Abstract EN:

In this thesis, we study two problems on stabilization of linear systems by static feedbacks which are bounded and time-delayed, namely global asymptotic stabilization and finite-gain stabilizability. Both continuous-time and discrete-time systems are considered. Regarding the problem of global asymptotic stabilization we provide, under standard necessary conditions, two different solutions for arbitrary small bound on the control and large (constant) delay. The first solution uses nested saturations, in the line of [MMN1], [MMN2], [SSY] and [YSS]. The second solution, a sort of "predictor-corrector", assumes the knowledge of a static stabilizing feedback law in the zero-delay case. For the finite-gain stabilizability issue, we assume that the system is neutrally stable.
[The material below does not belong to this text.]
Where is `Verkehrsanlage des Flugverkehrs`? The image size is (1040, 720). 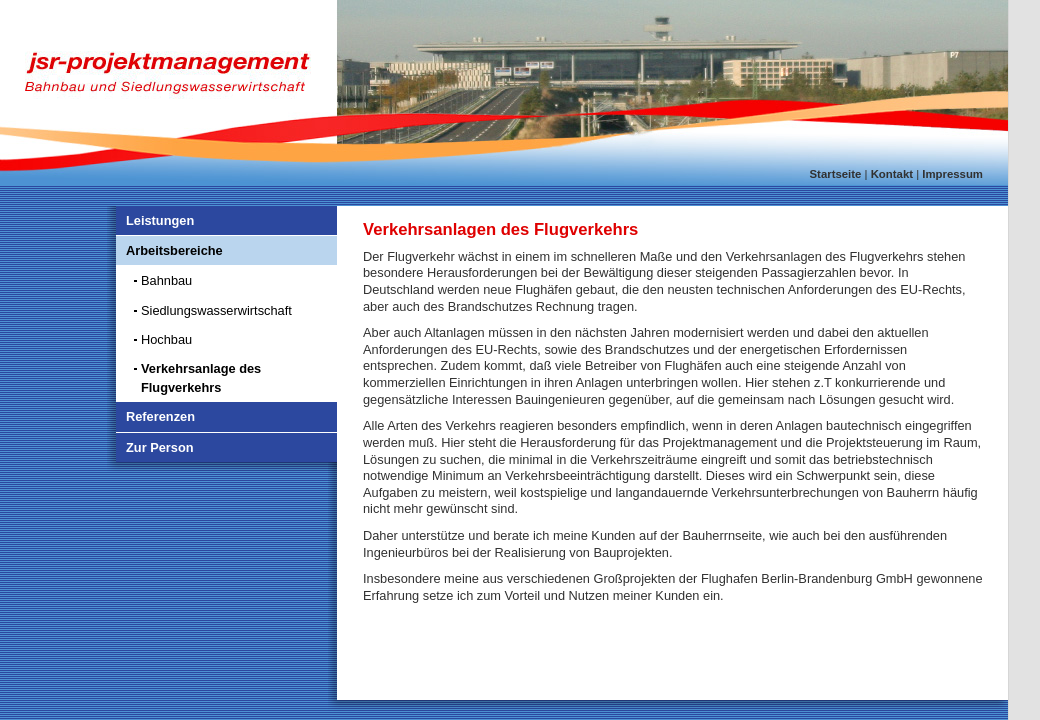 Verkehrsanlage des Flugverkehrs is located at coordinates (201, 378).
We show the existence of a linear feedback such that, for arbitrary small bound on the control and large (constant) delay, finite-gain stability holds. Moreover, the corresponding gains are delay-independent for all [dollar]p \in [1,\infty]. [dollar] Generally speaking, our treatment of the aforementioned issues on time-delay systems follows a common pattern. We always try to reformulate them as problems for perturbed delay-free systems and handle the perturbation by Lyapunov techniques or by a careful trajectory analysis. That strategy works well because the input saturation makes the perturbation uniformly bounded with respect to the delay.